According to AMP Capital chief economist Shane Oliver, the news has “add[ed] to the short-term uncertainty”.

“The US constitution clearly sets out that if the President is incapacitated the Vice President takes over and next in line is the House Speaker and then the longest serving Republican Senator so the US will still be led,” he wrote in a note over the weekend.

“Trump’s infection may reinforce the seriousness of the pandemic and this could impact confidence and spending in the US which would be negative – but it may also lead to a more sensible US response to the virus which would be positive.”

But Schroders group chief investment officer Johanna Kyrklund dismissed the dip in stocks on Friday as short-lived.

“Markets have a tendency to overreact to daily news around elections, as can be seen ... following the news of President Trump’s Covid-19 diagnosis,” she said.

‘Do nothing’

While investors might be tempted to reconsider their investment portfolio, Kyrklund advised against rash decisions.

"For investors, this short-term volatility can cause nervousness, but the best response at times like these is often to just sit on your hands and do nothing. Political trends that have serious investment implications tend to play out over months and years, the rest is just noise,” she said.

"While the US election is clearly a major political event, in investment and economic terms it’s a sideshow in comparison to the pandemic.”

According to Schroders global strategist Sean Markowicz, the dip in stock markets can be interpreted as a sign that Biden’s chances of winning the US Presidential Election have increased.

“On average, stock prices have fallen by 2.7% in the final three months before an election whenever the incumbent political party lost, but have rallied by 6.5% if the incumbent party won,” he said.

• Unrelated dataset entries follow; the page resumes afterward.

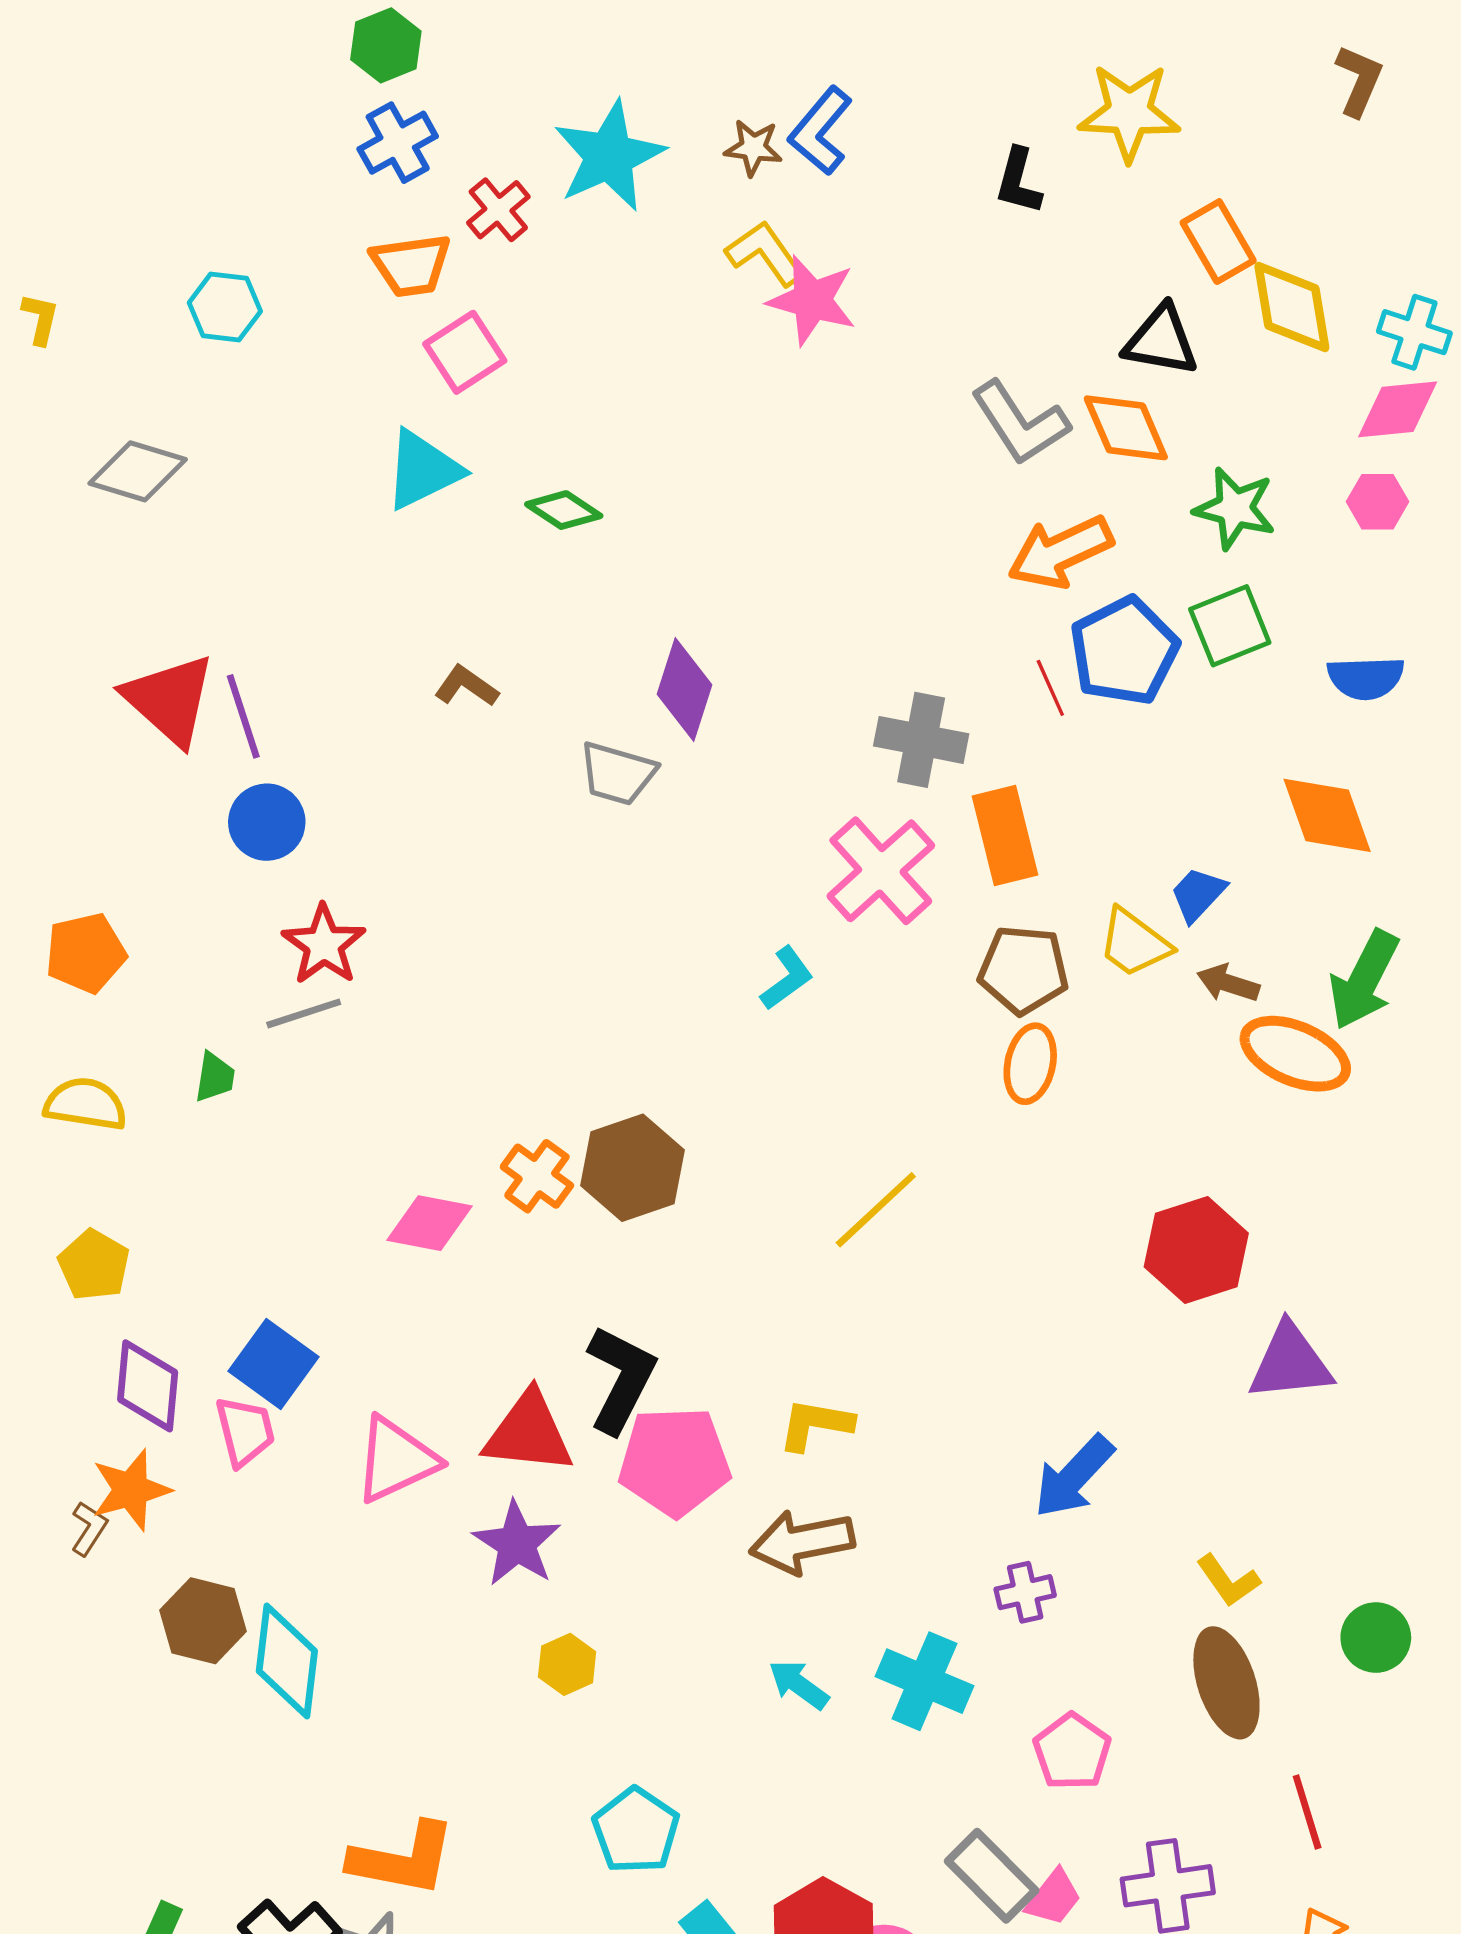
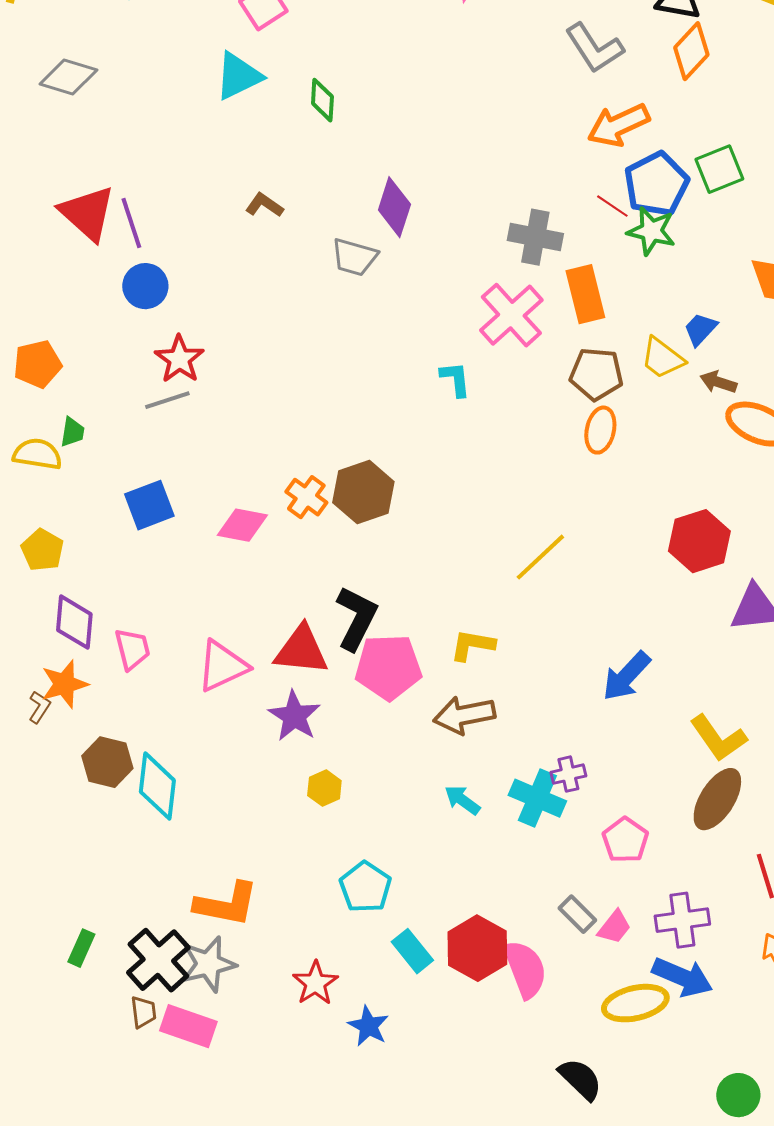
orange diamond: (1126, 428) -> (691, 51), moved, turned 66
green star: (1235, 508) -> (651, 231), moved
green diamond: (564, 510) -> (322, 100), turned 60
red line: (1050, 688) -> (612, 206), turned -32
cyan L-shape: (787, 978) -> (455, 379), turned -60
green trapezoid: (215, 1077) -> (72, 432), moved
yellow line: (876, 1210) -> (540, 557), moved
blue square: (273, 1364) -> (149, 505), moved, turned 33
yellow L-shape: (1228, 1580) -> (718, 738), size x1.5
purple cross: (1025, 1592) -> (568, 774), moved
brown ellipse: (1226, 1683) -> (717, 799), turned 50
gray rectangle: (992, 1876) -> (577, 914), size x0.7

“With US equities up only 3.3% so far, overall it seems that investors still feel uncertain about which political party is most likely to win (although the sharp downward move [on Friday] will have detracted from the figure).”

Would a Biden win be bad for stocks?

Not necessarily, said Markowicz.

“For example, our previous research found that the difference in long term US equity returns under Democratic versus Republican presidents was virtually zero. So party affiliation is not irrelevant, but its significance is often overstated,” he said.

"After all, presidents do not operate inside a vacuum and there are many other factors that can influence markets such as valuations, interest rates, inflation and oil prices, among other things.”

What if Trump died in office?

In the short term, it wouldn’t look pretty – but there would actually be an interesting effect in the medium-term after his death, according to Oliver.

“The historical experience since the 1880s shows that the US share market is up about 80 per cent of the time six months after a president has died in office.”